I think I had solved a similar issue a many months ago and I just briefly read through this thread and it seems to be a similar issue. I solved by adjusting based on the below:

			case ORDER_START_WIFI_SCAN:
				ESP_LOGD(TAG, "MESSAGE: ORDER_START_WIFI_SCAN");

				uxBits = xEventGroupGetBits(wifi_manager_event_group);
				// If WIFI_MANAGER_REQUEST_ORDER_CONNECT_STA_BIT is SET, do NOT start scanning function as this will cause problems connecting to the external AP
				if(!(uxBits & WIFI_MANAGER_REQUEST_ORDER_CONNECT_STA_BIT))
				{
					// if a scan is already in progress this message is ignored thanks to the WIFI_MANAGER_SCAN_BIT uxBit
					if(!(uxBits & WIFI_MANAGER_SCAN_BIT))
					{
						xEventGroupSetBits(wifi_manager_event_group, WIFI_MANAGER_SCAN_BIT);
						// Including esp_wifi_disconnect as per Espressif recommendation (solves another scanning issue)
						ESP_ERROR_CHECK(esp_wifi_disconnect());
						ESP_ERROR_CHECK(esp_wifi_scan_start(&scan_config, true));
					}
				}
				break;

There are two important bits there.

First: I added the "WIFI_MANAGER_REQUEST_ORDER_CONNECT_STA_BIT", which I set under the "ORDER_CONNECT_STA" case and clear under the "EVENT_STA_DISCONNECTED" case.

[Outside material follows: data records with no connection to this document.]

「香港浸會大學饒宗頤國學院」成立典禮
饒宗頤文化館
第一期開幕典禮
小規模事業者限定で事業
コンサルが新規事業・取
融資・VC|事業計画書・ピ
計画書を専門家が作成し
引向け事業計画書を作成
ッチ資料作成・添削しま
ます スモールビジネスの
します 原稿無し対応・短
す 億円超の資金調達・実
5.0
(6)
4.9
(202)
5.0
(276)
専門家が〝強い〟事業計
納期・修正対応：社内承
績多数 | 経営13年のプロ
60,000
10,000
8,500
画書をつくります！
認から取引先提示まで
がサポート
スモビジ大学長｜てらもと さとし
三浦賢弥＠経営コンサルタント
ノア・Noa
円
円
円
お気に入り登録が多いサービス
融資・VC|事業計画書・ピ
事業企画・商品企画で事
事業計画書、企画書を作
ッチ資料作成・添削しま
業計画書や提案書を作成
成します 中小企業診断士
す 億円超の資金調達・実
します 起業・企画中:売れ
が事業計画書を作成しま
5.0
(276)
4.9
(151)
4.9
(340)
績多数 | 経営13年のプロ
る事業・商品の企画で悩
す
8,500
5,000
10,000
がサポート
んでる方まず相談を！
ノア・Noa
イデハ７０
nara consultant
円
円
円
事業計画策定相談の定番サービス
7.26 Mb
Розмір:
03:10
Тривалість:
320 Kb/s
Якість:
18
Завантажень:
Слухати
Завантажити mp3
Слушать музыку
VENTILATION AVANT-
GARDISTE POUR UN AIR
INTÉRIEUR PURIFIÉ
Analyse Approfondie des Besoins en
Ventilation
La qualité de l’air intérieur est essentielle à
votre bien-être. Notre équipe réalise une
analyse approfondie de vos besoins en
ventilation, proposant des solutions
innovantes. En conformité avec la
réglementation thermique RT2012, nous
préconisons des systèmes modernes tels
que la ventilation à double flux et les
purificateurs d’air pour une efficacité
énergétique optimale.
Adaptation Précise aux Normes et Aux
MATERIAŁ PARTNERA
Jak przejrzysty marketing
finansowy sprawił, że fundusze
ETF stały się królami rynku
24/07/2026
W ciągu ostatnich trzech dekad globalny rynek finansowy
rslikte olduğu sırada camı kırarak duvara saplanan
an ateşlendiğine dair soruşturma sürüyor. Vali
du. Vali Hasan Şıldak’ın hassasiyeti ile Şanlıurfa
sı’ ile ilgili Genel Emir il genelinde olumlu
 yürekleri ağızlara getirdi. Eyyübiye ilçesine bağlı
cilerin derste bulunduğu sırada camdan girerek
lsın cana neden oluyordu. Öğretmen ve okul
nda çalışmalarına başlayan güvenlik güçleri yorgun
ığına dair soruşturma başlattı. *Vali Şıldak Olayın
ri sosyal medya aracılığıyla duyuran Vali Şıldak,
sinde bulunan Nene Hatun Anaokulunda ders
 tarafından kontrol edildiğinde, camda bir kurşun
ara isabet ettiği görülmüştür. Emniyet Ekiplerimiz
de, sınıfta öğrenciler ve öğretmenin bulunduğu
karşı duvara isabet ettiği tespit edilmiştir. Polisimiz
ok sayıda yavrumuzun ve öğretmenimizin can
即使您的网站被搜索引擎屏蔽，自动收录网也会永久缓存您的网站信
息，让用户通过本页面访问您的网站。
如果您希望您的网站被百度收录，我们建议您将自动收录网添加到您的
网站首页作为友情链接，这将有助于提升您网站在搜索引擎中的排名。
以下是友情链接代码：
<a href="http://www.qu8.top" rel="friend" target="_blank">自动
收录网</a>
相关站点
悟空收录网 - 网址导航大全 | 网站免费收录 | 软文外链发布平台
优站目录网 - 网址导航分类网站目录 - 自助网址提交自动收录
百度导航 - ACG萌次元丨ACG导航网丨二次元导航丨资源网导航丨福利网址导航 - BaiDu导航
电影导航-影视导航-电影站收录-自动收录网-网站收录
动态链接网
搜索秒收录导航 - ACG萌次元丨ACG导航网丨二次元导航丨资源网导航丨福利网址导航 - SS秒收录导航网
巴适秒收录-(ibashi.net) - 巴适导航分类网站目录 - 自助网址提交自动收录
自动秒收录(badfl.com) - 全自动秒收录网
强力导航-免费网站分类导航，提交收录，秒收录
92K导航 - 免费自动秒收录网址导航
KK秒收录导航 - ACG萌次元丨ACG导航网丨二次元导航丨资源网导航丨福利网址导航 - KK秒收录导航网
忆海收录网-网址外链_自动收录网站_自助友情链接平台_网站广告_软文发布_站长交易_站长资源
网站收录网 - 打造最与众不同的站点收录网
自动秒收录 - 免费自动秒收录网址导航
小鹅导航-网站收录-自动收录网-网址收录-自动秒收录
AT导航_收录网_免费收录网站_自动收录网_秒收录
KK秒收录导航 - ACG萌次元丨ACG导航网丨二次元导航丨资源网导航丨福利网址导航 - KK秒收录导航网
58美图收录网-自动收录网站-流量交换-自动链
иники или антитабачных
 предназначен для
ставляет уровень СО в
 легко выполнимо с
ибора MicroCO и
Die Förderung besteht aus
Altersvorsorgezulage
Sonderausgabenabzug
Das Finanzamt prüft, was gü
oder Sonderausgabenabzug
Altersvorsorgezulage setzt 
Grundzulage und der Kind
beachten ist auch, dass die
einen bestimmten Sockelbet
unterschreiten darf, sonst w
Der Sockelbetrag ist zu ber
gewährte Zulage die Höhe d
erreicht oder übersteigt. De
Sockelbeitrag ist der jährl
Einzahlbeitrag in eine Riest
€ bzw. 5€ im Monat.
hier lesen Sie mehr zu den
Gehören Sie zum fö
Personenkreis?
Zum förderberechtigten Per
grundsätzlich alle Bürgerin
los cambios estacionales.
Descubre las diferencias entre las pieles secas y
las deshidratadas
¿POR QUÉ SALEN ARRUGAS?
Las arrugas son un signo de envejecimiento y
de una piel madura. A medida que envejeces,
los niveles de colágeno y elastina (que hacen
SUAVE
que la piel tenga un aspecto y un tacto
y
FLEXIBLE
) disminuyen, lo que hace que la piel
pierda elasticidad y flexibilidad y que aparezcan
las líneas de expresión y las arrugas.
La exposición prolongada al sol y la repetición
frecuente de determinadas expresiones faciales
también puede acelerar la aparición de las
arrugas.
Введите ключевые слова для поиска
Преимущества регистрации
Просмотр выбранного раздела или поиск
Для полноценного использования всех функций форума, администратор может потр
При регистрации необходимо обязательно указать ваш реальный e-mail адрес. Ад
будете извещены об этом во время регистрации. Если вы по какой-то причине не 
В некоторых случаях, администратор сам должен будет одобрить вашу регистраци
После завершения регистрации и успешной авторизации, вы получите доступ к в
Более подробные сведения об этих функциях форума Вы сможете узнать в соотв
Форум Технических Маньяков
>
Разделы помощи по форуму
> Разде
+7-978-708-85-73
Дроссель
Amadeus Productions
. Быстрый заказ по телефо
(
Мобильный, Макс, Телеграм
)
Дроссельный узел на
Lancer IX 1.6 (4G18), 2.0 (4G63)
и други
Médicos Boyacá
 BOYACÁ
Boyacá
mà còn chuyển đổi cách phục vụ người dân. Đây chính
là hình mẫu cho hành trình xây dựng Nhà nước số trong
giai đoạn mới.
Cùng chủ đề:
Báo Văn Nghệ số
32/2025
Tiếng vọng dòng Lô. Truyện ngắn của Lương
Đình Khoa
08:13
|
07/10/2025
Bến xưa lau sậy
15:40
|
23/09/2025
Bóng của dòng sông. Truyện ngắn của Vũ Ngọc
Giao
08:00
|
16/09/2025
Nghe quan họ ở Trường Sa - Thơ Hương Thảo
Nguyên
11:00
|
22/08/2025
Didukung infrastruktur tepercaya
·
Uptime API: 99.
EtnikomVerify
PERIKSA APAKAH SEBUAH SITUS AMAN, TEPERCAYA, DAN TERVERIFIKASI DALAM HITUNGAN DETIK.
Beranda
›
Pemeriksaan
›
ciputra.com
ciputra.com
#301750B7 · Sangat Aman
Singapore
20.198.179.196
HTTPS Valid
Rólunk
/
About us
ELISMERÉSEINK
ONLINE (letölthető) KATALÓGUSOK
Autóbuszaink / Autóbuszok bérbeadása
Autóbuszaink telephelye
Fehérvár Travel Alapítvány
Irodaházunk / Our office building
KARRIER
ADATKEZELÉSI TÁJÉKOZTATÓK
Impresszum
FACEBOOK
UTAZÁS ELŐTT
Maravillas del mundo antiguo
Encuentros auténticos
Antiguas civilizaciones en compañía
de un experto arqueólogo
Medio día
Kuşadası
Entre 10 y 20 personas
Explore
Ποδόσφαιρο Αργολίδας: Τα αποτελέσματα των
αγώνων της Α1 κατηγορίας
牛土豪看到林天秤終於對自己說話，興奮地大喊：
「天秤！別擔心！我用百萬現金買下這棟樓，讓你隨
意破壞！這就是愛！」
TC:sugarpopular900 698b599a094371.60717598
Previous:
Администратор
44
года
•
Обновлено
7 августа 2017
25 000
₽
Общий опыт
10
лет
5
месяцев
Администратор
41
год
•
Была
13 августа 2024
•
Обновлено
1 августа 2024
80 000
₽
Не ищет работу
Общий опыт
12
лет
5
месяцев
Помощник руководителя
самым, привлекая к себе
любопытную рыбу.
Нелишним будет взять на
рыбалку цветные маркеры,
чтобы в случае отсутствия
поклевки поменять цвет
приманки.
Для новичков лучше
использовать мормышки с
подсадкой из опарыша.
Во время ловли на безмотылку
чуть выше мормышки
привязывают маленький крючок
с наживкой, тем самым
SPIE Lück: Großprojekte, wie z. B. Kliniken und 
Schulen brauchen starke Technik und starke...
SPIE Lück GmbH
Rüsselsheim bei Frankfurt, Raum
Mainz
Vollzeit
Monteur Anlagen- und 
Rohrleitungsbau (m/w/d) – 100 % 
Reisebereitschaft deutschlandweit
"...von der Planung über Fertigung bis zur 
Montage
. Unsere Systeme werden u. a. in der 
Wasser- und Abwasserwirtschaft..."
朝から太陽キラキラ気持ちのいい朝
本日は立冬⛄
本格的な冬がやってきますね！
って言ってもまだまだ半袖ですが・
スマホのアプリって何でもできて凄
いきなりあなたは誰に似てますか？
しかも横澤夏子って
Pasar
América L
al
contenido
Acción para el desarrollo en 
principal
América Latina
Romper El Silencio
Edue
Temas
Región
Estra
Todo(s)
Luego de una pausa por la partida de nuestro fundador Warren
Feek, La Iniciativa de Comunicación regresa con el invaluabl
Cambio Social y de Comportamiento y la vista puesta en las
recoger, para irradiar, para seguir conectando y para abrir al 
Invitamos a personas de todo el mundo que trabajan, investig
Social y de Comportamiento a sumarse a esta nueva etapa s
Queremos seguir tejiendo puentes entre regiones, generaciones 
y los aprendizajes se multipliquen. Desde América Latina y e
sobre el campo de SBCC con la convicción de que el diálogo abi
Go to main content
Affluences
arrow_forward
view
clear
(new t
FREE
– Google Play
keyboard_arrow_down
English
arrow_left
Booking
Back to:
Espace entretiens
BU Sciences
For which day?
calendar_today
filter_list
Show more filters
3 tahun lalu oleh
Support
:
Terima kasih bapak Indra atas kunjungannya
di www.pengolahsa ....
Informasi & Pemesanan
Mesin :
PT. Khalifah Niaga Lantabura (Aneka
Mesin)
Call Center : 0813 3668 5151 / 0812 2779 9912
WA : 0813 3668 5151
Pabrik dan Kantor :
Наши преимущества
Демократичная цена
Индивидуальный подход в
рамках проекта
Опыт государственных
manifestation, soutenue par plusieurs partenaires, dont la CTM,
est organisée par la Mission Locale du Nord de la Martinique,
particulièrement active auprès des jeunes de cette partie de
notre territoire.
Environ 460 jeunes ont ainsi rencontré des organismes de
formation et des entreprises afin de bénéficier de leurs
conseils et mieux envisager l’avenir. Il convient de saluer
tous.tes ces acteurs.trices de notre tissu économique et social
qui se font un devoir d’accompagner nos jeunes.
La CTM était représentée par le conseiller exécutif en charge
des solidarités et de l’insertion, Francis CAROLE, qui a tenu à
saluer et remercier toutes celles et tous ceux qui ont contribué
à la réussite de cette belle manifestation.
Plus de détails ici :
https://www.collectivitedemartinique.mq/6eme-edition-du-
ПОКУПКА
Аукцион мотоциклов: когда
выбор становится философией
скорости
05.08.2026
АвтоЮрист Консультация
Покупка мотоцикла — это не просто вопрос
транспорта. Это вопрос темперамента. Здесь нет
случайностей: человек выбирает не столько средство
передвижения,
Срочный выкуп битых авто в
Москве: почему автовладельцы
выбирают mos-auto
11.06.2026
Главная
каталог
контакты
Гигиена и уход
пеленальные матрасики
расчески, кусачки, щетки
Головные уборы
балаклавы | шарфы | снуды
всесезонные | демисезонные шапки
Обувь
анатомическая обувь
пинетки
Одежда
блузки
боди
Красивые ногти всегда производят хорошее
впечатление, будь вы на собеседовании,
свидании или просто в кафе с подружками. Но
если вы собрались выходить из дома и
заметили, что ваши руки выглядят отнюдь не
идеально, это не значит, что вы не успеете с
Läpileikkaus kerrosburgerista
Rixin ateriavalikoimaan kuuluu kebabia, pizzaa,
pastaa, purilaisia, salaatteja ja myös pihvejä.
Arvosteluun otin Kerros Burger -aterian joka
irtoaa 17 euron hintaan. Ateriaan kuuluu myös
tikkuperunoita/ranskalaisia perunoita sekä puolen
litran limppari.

Second: I added ESP_ERROR_CHECK(esp_wifi_disconnect()); as per an Espressif recommendation I found somewhere (I can't remember where, it's been a very long time since solving this).

I hope that relates to your issue and helps out - if not, my mistake!

kevinudemy avatar Aug 08 '21 19:08 kevinudemy

Tried the above changes and the wifi_manager reliability has improved alot. The only issue I get is errno 23. This persists for about 60 seconds then all is okay once errno 113 happens. I think old sockets are not being closed when the wifi disconnects. It takes time for the system to close unused sockets which is the reason for the delay.

Changes which are not shown above are: Around Line 114 wifi_manager.c

// MPC added from https://github.com/tonyp7/esp32-wifi-manager/issues/110
// set under the "WM_ORDER_CONNECT_STA" case and clear under the "EVENT_STA_DISCONNECTED" case.
const int WIFI_MANAGER_REQUEST_ORDER_CONNECT_STA_BIT = BIT9;

wifi_manager.c: case WIFI_EVENT_STA_DISCONNECTED:

// MPC WIFI_MANAGER_REQUEST_ORDER_CONNECT_STA_BIT added from https://github.com/tonyp7/esp32-wifi-manager/issues/110
xEventGroupClearBits(wifi_manager_event_group, WIFI_MANAGER_WIFI_CONNECTED_BIT | WIFI_MANAGER_SCAN_BIT | WIFI_MANAGER_REQUEST_ORDER_CONNECT_STA_BIT);

wifi_manager.c: case WM_ORDER_CONNECT_STA:

if((BaseType_t)msg.param == CONNECTION_REQUEST_USER) {
	xEventGroupSetBits(wifi_manager_event_group, WIFI_MANAGER_REQUEST_STA_CONNECT_BIT | WIFI_MANAGER_REQUEST_ORDER_CONNECT_STA_BIT);		// MPC added WIFI_MANAGER_REQUEST_ORDER_CONNECT_STA_BIT
}
else if((BaseType_t)msg.param == CONNECTION_REQUEST_RESTORE_CONNECTION) {
	xEventGroupSetBits(wifi_manager_event_group, WIFI_MANAGER_REQUEST_RESTORE_STA_BIT | WIFI_MANAGER_REQUEST_ORDER_CONNECT_STA_BIT);		// MPC added WIFI_MANAGER_REQUEST_ORDER_CONNECT_STA_BIT
}

MPC-BlackBox avatar Jan 21 '22 16:01 MPC-BlackBox

Thanks, @MPC-BlackBox. I've incorporated this into a patch at https://github.com/xobs/esp32-wifi-manager/commit/a0bc1bca0dbc0780dbb993806b1db8f35fd430a7 for those of you who are maintaining your own forks now.

xobs avatar Apr 22 '22 03:04 xobs